El arte de la resurrección, Fe y santidad en la pampa

    -¿Le duele la cabeza, Maestro?
    El Cristo de Elqui, con sus manos siempre aferradas a las sienes, sin dejar de mirar el firmamento, le reveló solemne:
    -Me duele el Universo.

Hay paisajes de la Tierra que producen en sus visitantes o habitantes impresiones de lo sublime. Pienso en esas pinturas de Caspar David Friederich que representan, desde ángulos poco vistos, paisajes montañosos y escarpados de regiones alemanas. Otros paisajes inducen a la meditación, o a caer en un estado de contemplación que produce una sensación de fusión con la Naturaleza, como dicen que ocurre, por ejemplo, en algunas regiones de Islandia.

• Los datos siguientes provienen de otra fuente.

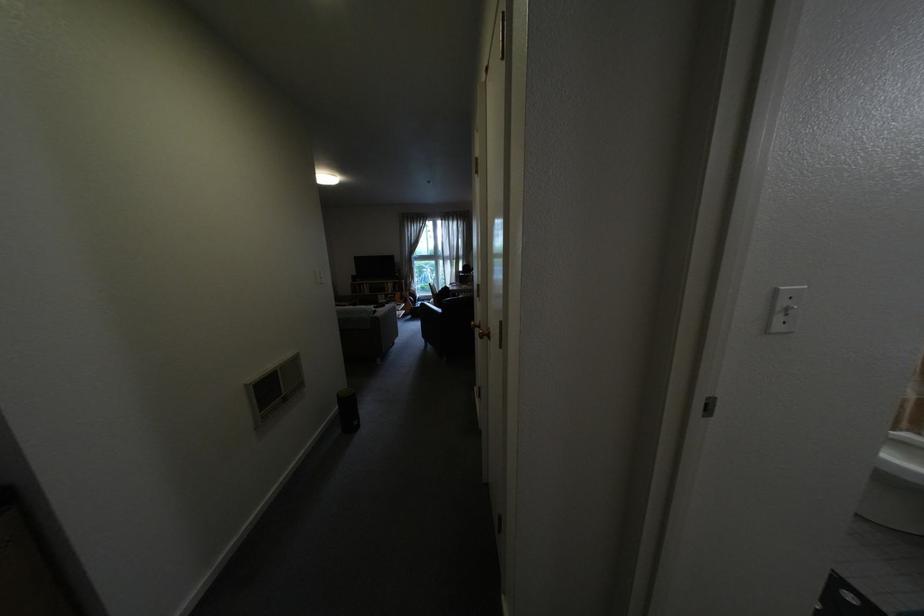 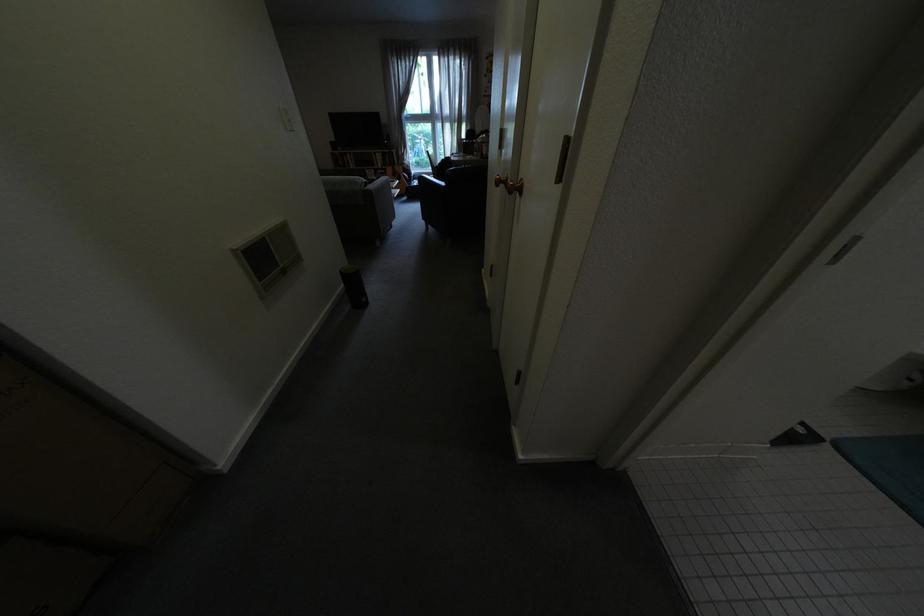 Question: The images are taken continuously from a first-person perspective. In which direction is your viewpoint rotating?

Choices:
 (A) Left
 (B) Right
 (C) Up
 (D) Down

Answer: (D)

Pero hay también paisajes vastos, descampados, inhóspitos, en los que no importa a dónde gires la cabeza estando parado en el medio de ese desierto infinito, sólo puedes ver a lo lejos la delgada línea del horizonte que se te aparece como una interfase visual entre el cielo y la tierra que, en nuestros momentos más duros, queremos creer que es un ancho puente entre los hombres y los dioses, para que lo crucen y se acerquen sigilosos, sin perturbarnos, para cuidar nuestros sueños.

Cuando te encuentras con ese paisaje en las áridas tierras del Norte Grande (Arica, Tarapacá, Antofagasta y otras regiones), región de Chile en la que se encuentra el desierto de Atacama, la sensación que este paisaje regular, duro, reseco y árido produce en sus habitantes es la de una intensa sed de fe y de dioses tutelares y cósmicos. Es fácil entender que el habitante de la pampa necesite con frecuencia de la ayuda de un ser superior para sobrevivir; porque las vidas de muchos de los habitantes de la pampa están llenas de miseria, incertidumbre, adversidad y necesidad. Es por eso que cuando se lee esta novela de intensidad telúrica, uno no se sorprende del fervor que despierta en algunos el Cristo de Elqui, de quien tantos esperan una bendición, la sanación o un milagro.

Cuando murió su madre, Domingo Zárate Vega, oriundo del Valle de Elqui, hizo la promesa de peregrinar durante veinte años por los pobres y míseros caminos y pueblos mineros de la pampa. Ya desde niño, Zárate Vega experimentaba visiones y premoniciones sobre la inminencia del Apocalípsis. Con el tiempo, el comenzó a creer que era una reencarnación de Nuestro Señor Jesucristo. Fue entonces que comenzaron a llamarlo el Cristo de Elqui. Tenía ya varios años de peregrinaje cuando un día escuchó la historia de una mujer bíblica, una puta santa como dijeron algunos, llamada Magalena Mercado (así sin la “”g”). Esta mujer disciplinada, apasionada y poseída de una fe ferviente, viajaba por los caminos de Dios y del placer acompañada de una imagen tallada en madera, casi a tamaño natural, de la Virgen del Carmen, de quien era ferviente devota. Cuando el Cristo de Elqui escucha de ella, estaba viviendo en Providencia, campamento minero al que todos conocen como La Piojo. El Cristo de Elqui decidirá partir en su búsqueda. Piensa que su nombre es una señal que le envía su Padre de que debe encontrarla e invitarla a que sea su discípulo para recorrer en su compañía los caminos de la pampa.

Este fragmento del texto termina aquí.